There’s still a very real possibility that the Federal Reserve won’t change its path even though the inflation data for October came in better than expected (detailed here). And that reiterates the importance of sticking with the defensive stocks for now.
To that end, one that Kevin Simpson – the Founder of Capital Wealth Planning likes is Nucor Corporation (NYSE: NUE) that’s currently down more than 20% versus its year-to-date high. Explaining why on CNBC’s “Closing Bell: Overtime”, he said:
Nucor is an old-school American steel company and if you believe in the infrastructure play, what better than an old-school steel company? They’ve been increasing their dividends by 8.0% over the past three years, really good cash on cash.
At less than five times, Simpson is a fan of this stock from the valuation perspective. Last month, the Charlotte-headquartered company reported its financial results for the third quarter that topped Street estimates.
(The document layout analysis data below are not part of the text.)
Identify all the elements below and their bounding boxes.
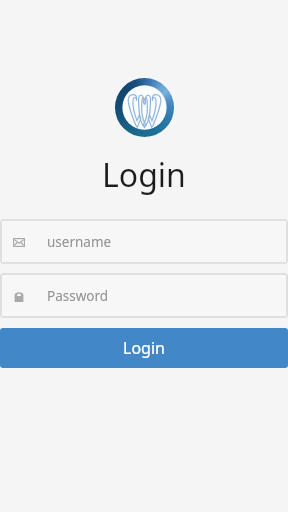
staticText: Login <box>123 337 165 359</box>
button[interactable]: Login <box>0 328 288 368</box>
button[interactable]: username <box>0 219 288 264</box>
button[interactable]: Password <box>0 273 288 318</box>
staticText: Login <box>102 153 186 197</box>
staticText: username <box>47 233 112 251</box>
staticText: Password <box>47 287 109 305</box>
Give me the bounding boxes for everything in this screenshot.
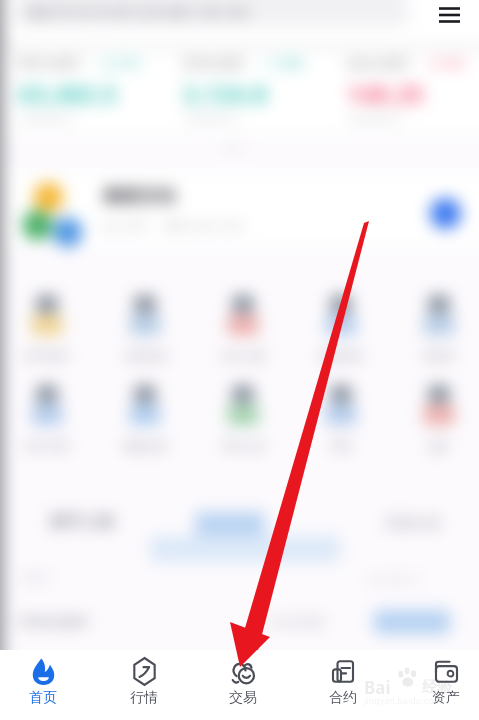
button[interactable]: SOL/USDT [347, 54, 479, 124]
staticText: 邀请返佣 [319, 349, 363, 363]
button[interactable]: BTC/USDT [19, 54, 189, 124]
staticText: 148.25 [347, 78, 425, 109]
staticText: 行情 [130, 689, 158, 707]
button[interactable]: 合约 [303, 658, 383, 716]
button[interactable]: 最新活动 [0, 172, 479, 246]
button[interactable]: 学院 [301, 385, 381, 453]
button[interactable]: ETH/USDT [183, 54, 353, 124]
staticText: 首页 [29, 689, 57, 707]
button[interactable]: 新手福利 [7, 295, 87, 363]
staticText: 63,482.5 [19, 78, 118, 109]
staticText: 3,124.8 [183, 78, 268, 109]
staticText: -0.74% [427, 55, 465, 71]
button[interactable] [430, 198, 461, 229]
button[interactable]: 资产 [406, 658, 479, 716]
staticText: 资产 [432, 689, 460, 707]
button[interactable]: ETH/USDT [0, 604, 479, 650]
staticText: 经验 [422, 678, 452, 697]
button[interactable]: 更多 [399, 385, 479, 453]
staticText: jingyan.baidu.com [364, 694, 442, 706]
button[interactable] [150, 536, 340, 562]
button[interactable]: 邀请返佣 [301, 295, 381, 363]
button[interactable]: 币种上新 [203, 385, 283, 453]
staticText: ETH/USDT [20, 612, 89, 631]
button[interactable]: 合约大赛 [203, 295, 283, 363]
button[interactable]: Menu [420, 0, 479, 32]
button[interactable]: 交易 [203, 658, 283, 716]
button[interactable]: 策略交易 [105, 385, 185, 453]
button[interactable]: 搜索 BTC/ETH/USDT 合约 现货 行情 排行 [14, 0, 410, 26]
button[interactable]: 资产证明 [7, 385, 87, 453]
staticText: 合约 [329, 689, 357, 707]
staticText: +1.08% [263, 55, 304, 71]
staticText: +2.31% [99, 55, 140, 71]
staticText: 最新活动 [103, 185, 175, 208]
button[interactable]: BTC [0, 560, 479, 600]
button[interactable]: 首页 [3, 658, 83, 716]
button[interactable]: 行情 [104, 658, 184, 716]
staticText: Bai [364, 676, 391, 699]
staticText: 新币上线 [50, 512, 114, 532]
button[interactable]: 新币上线 [0, 500, 479, 552]
staticText: 交易 [229, 689, 257, 707]
button[interactable]: 充值返现 [105, 295, 185, 363]
button[interactable]: 理财宝 [399, 295, 479, 363]
staticText: ≈$63,482.50 [19, 112, 73, 124]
Another one that Simpson recommends investing in to keep defensive ahead of a possible recession is Schlumberger NV (NYSE: SLB).
Shares oilfield services company are already up nearly 60% since late September but he’s convinced the strong demand for energy will help the stock move further up from here.
Schlumberger again is incredible cash on cash. They suffered when shale was a bit out of favour, but it seems like energy now is a license to print money. They’ve increased their dividend by 100% this year.
Simpson also recommends buying Schlumberger stock as it’s committed to spend half of its free cash flow on stock buybacks and special dividends.